A small but non-trivial share of files contained embedded JavaScript, and a similar share contained embedded file attachments — binary payloads carried inside the PDF wrapper. Both shares were higher than in March in proportional terms. Neither is in itself proof of tampering, but both are recognized compliance and threat-vector concerns in business-document contexts (contracts, invoices, statements). For workflows that touch documents from external counterparties, both warrant scrutiny independent of modification verdict.

Document Profile

Average size and average page count were broadly in line with the prior months. Metadata completeness remained around three-quarters of fields populated on the average file. The share of documents with creation dates removed entirely ticked up slightly compared to March — a continuation of a trend we have been tracking, since a missing creation date removes one of the cleaner forensic anchors in the file.

Summary

April 2026 in proportional terms:

The flagged-document share rose past one in two — continuing the climb from prior months.
Eighteen algorithm versions shipped, broadening detection coverage materially. Some part of the rise in flagged share is attributable to that wider coverage, not just to a change in the population.
New tampering categories — character-encoding manipulation, residual prior-template traces, generator-fingerprint contradictions, incomplete redaction, impossible timestamps — are becoming a meaningful share of flagged findings in their own right.
Files carrying incremental updates were overwhelmingly tampered — the rate has gone up every month for three months running.
Digital signatures continued to be modified after signing in a non-trivial share of signed submissions.
The same online manipulation services and design tools that featured in the March writeup continued to appear, in proportional terms, as recurring fingerprints in the flagged set.

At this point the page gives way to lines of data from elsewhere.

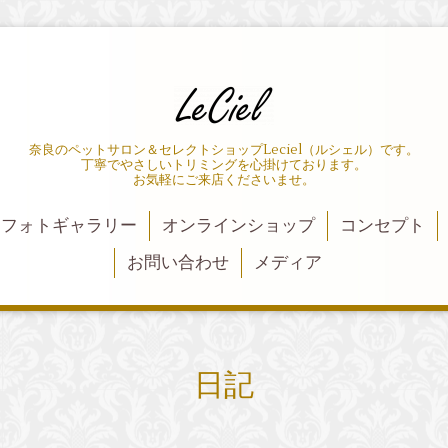
奈良のペットサロン＆セレクトショップLeciel（ルシェル）です。
丁寧でやさしいトリミングを心掛けております。
お気軽にご来店くださいませ。
フォトギャラリー
オンラインショップ
コンセプト
お問い合わせ
メディア
日記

For absolute volume readers: April included a large internal adversarial-testing batch used to train the algorithm, so the raw counts for the month are not comparable to February or March. The proportions and trend directions above are what the data supports.

May will be a cleaner month for like-for-like comparison.

This report covers checks submitted to HTPBE in April 2026. File contents are not stored or analyzed; only structural metadata signals are retained. All figures are aggregate and anonymized.